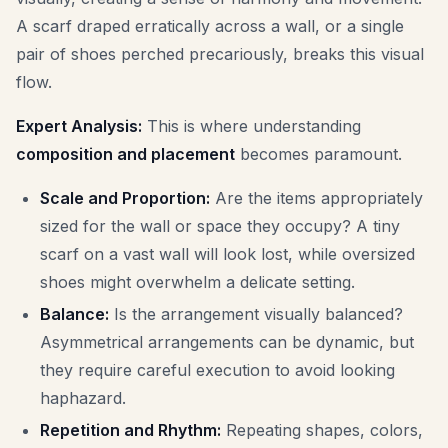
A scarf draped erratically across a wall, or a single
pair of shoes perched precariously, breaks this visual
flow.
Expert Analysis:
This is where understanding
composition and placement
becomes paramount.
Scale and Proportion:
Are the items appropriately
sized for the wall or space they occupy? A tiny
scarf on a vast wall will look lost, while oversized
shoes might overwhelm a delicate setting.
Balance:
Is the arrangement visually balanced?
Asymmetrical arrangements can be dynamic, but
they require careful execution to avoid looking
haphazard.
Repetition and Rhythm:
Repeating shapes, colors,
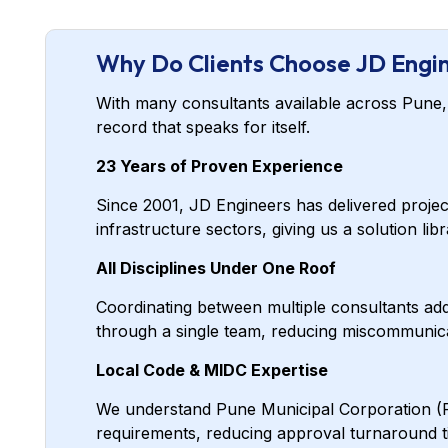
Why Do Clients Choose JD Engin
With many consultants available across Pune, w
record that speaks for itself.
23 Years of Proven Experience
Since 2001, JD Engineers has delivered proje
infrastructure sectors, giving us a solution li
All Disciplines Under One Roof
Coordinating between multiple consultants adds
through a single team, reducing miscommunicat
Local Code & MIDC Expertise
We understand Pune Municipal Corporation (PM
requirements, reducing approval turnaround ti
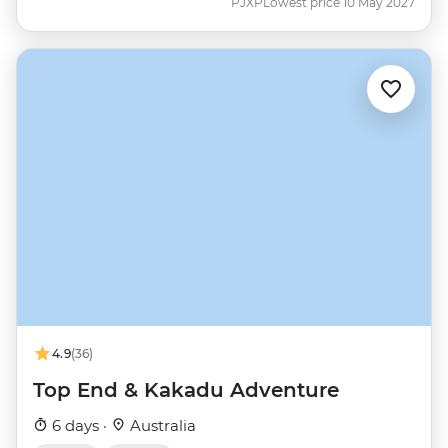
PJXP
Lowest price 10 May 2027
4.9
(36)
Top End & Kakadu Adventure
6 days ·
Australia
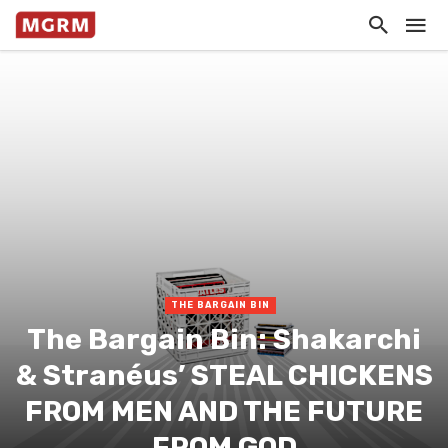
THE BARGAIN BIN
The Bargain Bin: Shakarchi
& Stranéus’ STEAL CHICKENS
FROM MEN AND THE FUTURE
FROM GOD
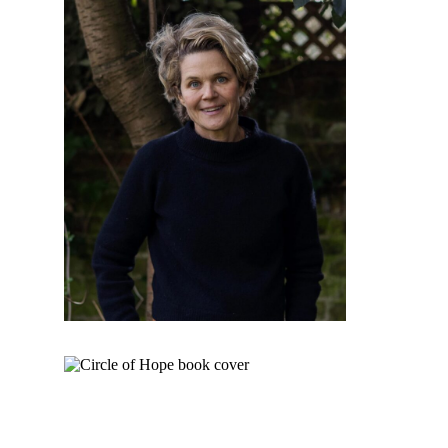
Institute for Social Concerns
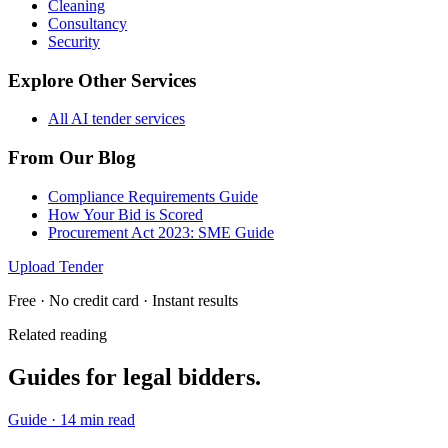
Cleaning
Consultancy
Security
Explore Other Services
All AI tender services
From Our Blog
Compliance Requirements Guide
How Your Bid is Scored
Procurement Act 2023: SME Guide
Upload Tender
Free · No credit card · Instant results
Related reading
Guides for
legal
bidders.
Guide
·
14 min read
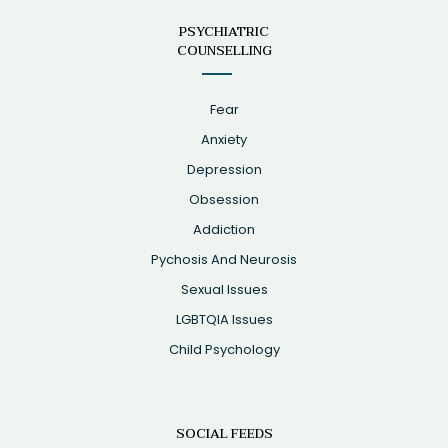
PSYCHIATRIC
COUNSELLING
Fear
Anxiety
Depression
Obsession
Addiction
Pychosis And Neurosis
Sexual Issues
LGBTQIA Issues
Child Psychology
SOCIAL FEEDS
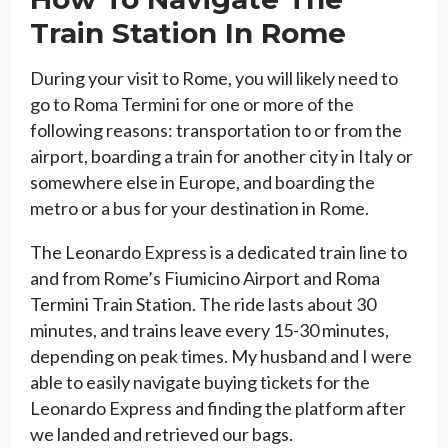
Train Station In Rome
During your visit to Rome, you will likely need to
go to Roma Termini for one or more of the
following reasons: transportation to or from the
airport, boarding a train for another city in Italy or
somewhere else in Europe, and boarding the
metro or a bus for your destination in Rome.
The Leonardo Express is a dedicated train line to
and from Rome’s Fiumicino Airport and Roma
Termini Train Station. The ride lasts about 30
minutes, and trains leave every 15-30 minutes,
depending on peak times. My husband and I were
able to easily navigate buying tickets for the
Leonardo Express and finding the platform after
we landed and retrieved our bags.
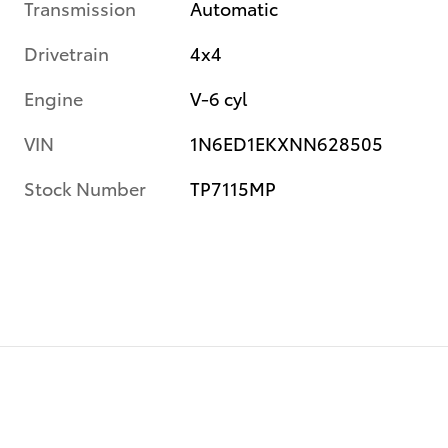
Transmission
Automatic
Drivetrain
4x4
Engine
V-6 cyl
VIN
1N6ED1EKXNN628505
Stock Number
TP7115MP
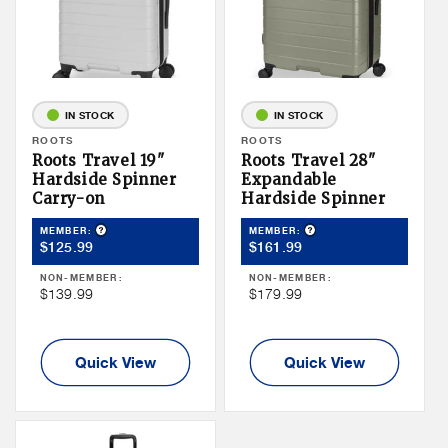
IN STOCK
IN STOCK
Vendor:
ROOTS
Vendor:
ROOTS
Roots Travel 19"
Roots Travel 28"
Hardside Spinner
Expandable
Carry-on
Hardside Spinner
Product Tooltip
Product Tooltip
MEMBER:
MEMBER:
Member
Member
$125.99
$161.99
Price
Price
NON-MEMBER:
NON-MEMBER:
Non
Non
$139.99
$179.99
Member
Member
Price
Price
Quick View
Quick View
· · · ·
**WHAT YOU HAVE TO DO:** Repeat, word for word and with no pictures, only the lines running from the beginning of the data to the line that contains "With many consultants".

**OUTPUT:**
A scarf draped erratically across a wall, or a single
pair of shoes perched precariously, breaks this visual
flow.
Expert Analysis:
This is where understanding
composition and placement
becomes paramount.
Scale and Proportion:
Are the items appropriately
sized for the wall or space they occupy? A tiny
scarf on a vast wall will look lost, while oversized
shoes might overwhelm a delicate setting.
Balance:
Is the arrangement visually balanced?
Asymmetrical arrangements can be dynamic, but
they require careful execution to avoid looking
haphazard.
Repetition and Rhythm:
Repeating shapes, colors,
Why Do Clients Choose JD Engin
With many consultants available across Pune, w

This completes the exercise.